Road traffic accidents are a major cause of morbidity and mortality in Kenya, and while Twitter can provide some data for context, there is an urgent need to improve the quantification of the road traffic incidents in the country. Improved data would comprehensively include: geolocation, types and number of vehicles, numbers of occupants, types of injuries, the time of occurrence. Such improved data collection will make it possible to better assess the health and economic losses from road traffic incidents, and allow for improved advocacy and a more robust financial argument for improved roadways and road traffic safety. Future work should evaluate the ability for the existing Kenyan emergency medical care systems to adequately treat injuries and longer-term morbidity that results from road traffic incidents.

Conclusion

Twitter and other digital media platforms can provide a novel source for road traffic incident and injury data.
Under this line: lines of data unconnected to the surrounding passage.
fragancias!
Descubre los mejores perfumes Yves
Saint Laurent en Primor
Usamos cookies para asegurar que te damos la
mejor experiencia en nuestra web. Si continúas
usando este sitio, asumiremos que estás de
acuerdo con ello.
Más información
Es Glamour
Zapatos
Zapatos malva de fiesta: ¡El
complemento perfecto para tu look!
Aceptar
In Kenya, the EMK Foundation TIPSI team has been able to collate data through routine social media monitoring. In Kenya, and in other LMICs, cell phones are pervasive and access to social media platforms such as Twitter provide a data source that can be used for public health epidemiology and advocacy. In countries or settings with inadequate systematic data collection of road traffic incidents, Twitter and other social media platforms may provide the best available data source and can serve as an important tool for advocacy and public health improvement. Furthermore, cell phones and social media platforms are well suited to provide support and enhance timely trauma care. In Kenya, the ability to use a cell phone or social media platform to quickly identify health facilities capable of providing trauma care and orient individuals on how to quickly get to such facilities is of urgent importance.

Twitter can provide a novel method for identification and collation of road traffic incidents in Kenya and other LMICs. The data collected allows for the identification of local and national trends and provides the potential opportunities to advocate for improved roadways and health systems for the emergent care from road traffic incidents and associated traumatic injuries.